Lucy nodded, her curiosity dragging a measure of clarity back into her mind.
"In the beginning of last year, I... was kind of lost," Rui began to tell his story, slow and patient, allowing himself to stumble over some words, just as he had stumbled through parts of his life. "There was a time when I honestly dreaded going into work every day. I thought I was no good. Always second-guessing myself. Pretending to know what I was doing. I just couldn't fathom what made me worthy of being a doctor over any other bloke who could read a textbook and manipulate a Quintessence. What was my reason for being there, slogging through it when I'd rather be anywhere but the inside of a hospital? I never told anyone this, but I came this close to handing in my resignation. If I'd gone through with it, Michael and Father would probably never speak to me again.
"It was around then that we met for dinner. No parents, no Michael, just you and me. We went to the Iqbal Inn, do you remember that? Best fish curry I've had in my life. Anyway, you were telling me you'd just come back from a rescue mission. A group of miners trapped in an underwater cave. Not everyone survived, but you guys managed to get most of them out, fought through an army of Mud-leapers. It wasn't exactly a happy story but... you said one of the miners was a kid no older than fifteen. He was barely conscious and severely hypothermic but you managed to maintain thermoregulatory support throughout the extraction and the transport back to the city. He made it out okay, just a few scrapes in the end.

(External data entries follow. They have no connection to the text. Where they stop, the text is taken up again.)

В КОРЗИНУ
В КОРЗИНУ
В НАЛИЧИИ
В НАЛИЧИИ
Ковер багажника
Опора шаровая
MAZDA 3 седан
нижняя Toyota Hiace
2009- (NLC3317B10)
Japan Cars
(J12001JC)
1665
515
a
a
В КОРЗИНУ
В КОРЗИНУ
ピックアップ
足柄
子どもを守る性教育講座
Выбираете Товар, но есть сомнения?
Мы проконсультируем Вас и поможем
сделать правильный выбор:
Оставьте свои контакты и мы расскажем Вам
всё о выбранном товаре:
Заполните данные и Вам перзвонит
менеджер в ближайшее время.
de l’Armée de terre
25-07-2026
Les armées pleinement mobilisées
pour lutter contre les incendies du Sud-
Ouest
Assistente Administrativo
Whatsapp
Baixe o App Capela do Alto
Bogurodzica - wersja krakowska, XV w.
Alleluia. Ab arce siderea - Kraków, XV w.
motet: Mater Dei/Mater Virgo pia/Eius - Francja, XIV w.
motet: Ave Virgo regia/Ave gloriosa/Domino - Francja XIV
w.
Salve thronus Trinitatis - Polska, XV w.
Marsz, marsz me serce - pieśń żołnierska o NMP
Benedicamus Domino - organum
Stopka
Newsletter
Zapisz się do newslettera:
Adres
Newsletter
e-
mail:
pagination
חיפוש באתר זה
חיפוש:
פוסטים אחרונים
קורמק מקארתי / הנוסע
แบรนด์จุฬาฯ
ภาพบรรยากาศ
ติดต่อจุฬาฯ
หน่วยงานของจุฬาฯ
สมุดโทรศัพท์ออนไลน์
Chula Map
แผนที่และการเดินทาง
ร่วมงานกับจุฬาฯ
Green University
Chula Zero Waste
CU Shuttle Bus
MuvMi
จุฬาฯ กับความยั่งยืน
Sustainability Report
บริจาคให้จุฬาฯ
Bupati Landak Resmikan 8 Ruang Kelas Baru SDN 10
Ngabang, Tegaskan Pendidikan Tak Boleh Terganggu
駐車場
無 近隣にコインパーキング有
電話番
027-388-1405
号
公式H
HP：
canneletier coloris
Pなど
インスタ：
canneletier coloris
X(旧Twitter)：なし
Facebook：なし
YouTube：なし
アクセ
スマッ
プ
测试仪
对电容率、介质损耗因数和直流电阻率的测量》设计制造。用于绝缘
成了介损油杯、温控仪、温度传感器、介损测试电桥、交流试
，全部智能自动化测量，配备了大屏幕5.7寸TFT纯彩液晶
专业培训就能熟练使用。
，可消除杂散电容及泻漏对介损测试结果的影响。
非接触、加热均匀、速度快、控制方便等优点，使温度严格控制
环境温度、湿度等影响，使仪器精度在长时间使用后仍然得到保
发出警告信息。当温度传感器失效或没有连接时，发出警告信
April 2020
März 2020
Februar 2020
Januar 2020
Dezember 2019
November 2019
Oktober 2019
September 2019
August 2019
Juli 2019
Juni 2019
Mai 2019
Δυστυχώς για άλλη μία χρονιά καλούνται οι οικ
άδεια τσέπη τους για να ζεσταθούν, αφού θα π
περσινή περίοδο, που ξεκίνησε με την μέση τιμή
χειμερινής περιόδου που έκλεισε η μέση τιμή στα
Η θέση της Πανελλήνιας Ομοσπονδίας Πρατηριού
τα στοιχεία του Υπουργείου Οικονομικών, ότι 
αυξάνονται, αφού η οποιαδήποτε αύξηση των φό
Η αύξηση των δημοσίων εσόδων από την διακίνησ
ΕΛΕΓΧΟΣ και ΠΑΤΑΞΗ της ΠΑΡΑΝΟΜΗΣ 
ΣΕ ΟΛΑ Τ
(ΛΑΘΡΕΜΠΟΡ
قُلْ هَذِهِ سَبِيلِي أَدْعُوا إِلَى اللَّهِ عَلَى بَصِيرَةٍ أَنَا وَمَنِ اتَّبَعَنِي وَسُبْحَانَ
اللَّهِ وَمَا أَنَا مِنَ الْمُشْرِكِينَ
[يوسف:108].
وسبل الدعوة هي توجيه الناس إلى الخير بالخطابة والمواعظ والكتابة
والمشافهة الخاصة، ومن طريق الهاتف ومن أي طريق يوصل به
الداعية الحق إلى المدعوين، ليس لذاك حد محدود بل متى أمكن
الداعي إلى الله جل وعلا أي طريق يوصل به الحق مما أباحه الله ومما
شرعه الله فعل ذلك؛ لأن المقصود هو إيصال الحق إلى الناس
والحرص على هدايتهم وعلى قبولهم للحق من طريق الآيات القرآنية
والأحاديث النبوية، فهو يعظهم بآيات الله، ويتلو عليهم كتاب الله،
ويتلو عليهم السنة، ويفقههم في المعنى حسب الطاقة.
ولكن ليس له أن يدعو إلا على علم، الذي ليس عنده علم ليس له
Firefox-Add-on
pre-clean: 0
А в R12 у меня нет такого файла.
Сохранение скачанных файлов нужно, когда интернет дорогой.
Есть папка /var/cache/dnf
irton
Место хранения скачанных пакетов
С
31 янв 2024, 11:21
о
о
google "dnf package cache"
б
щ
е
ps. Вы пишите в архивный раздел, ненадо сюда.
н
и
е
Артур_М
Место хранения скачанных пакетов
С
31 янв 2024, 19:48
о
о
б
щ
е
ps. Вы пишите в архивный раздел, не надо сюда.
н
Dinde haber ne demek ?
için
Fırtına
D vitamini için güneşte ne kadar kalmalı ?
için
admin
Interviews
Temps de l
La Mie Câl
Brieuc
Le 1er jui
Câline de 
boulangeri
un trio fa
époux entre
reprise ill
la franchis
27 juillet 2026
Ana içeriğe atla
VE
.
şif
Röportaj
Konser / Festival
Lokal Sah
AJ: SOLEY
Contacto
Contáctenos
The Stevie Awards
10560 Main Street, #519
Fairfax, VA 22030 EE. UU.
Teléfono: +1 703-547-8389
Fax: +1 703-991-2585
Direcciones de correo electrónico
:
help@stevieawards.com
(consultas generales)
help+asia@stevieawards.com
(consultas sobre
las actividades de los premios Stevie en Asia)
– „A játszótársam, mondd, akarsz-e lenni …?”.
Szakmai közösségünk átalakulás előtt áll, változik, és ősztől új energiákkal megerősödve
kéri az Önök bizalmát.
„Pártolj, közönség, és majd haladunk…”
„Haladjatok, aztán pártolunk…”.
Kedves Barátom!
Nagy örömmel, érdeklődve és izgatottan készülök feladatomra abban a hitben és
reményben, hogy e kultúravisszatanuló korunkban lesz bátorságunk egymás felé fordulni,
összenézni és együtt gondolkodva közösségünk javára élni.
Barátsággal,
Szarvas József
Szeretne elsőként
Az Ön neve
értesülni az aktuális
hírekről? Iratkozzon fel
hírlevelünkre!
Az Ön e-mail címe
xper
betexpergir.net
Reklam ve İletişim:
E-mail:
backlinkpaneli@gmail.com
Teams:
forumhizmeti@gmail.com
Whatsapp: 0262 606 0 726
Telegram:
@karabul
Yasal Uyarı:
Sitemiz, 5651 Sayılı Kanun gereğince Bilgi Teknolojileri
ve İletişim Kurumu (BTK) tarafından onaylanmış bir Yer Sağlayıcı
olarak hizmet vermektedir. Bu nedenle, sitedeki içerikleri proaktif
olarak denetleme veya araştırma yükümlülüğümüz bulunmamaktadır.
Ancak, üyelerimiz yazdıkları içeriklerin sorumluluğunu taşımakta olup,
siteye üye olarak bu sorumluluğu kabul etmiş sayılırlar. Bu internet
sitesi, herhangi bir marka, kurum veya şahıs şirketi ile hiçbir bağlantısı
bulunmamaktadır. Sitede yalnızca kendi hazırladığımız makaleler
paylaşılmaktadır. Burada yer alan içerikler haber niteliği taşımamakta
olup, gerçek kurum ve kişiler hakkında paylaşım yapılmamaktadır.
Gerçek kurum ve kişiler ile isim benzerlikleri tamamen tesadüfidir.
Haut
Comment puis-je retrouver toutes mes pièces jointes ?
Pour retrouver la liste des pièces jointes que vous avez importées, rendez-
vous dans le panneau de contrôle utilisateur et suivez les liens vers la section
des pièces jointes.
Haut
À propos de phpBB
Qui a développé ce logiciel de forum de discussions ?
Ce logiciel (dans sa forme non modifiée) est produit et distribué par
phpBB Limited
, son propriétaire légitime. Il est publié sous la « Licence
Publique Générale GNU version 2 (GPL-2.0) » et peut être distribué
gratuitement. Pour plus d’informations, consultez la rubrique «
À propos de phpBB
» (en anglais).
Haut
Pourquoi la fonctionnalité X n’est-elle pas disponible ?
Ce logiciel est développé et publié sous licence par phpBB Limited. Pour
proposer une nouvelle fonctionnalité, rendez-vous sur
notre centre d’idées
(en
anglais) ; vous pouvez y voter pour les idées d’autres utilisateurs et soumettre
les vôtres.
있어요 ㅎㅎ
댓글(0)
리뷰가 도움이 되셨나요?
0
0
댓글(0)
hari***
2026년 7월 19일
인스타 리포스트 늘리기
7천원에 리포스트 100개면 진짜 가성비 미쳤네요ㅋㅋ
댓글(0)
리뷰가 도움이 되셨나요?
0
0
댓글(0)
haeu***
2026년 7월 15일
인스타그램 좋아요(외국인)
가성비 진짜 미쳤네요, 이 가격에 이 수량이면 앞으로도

"When you told me about him, I could sense—pride isn't the right word—more like contentment? This knowledge that you'd been exactly where you were needed most, where you could be the best version of yourself doing the maximum amount of good you were capable of.
"That's when I started looking into this stuff, you know. Started my research into adventurers and what they were coming into hospital with. At first, it was honestly just this simple notion... that I could help you. I saw you were doing such a great job, I just wanted to find a way I could assist in any way. That led me to finding that pattern of injuries, then to you getting me in touch with Mr Seah, meeting Prisha and the team... and the rest is history.
"If it weren't for you, Lucy, I might not even be a doctor right now. Instead, I just passed my fellowship exam—barely—and I'm heading into my fourth year of Radiology training. And here I am, planning an experimental procedure for my adventurer sister, alongside some of the brightest medical minds in Temasek."
Rui leaned in closer and took Lucy's hands into his. His hands were warm, and she was surprised to find that the backs of her own hands were wet, and even more shocked to notice tears flowing down her face. For all the pain and anguish she had endured, she had been convinced that crying was one of the unimportant things she had learned to forget.
"Lucy. You are my inspiration. My hero. You always have been. Whatever you're feeling right now, whatever you decide about the operation, nothing will ever change that."
He tightened his grip on her hands and pulled her into a hug. It felt awkward and unbalanced, her right knee knocking against his left, and her stump... hanging in the air. But she let herself be lost in the embrace, let her veneer crumble into a sobbing mess, let her brother console her—like when they had both been children.
"I'm so sorry, little sis," Rui continued, his voice cracking. "I'm sorry I didn't ask you sooner. I'm sorry I wasn't there for you when you needed me."
During a break in her sobbing, Lucy Tao sucked in a shuddering breath. With it, she felt a familiar warmth fill her chest, a warmth that she hadn't known since the day she lost her leg. Then along with the spreading warmth, an answer began to form. It was far from certain, far from daring, but it was her own choice. And that was important to her.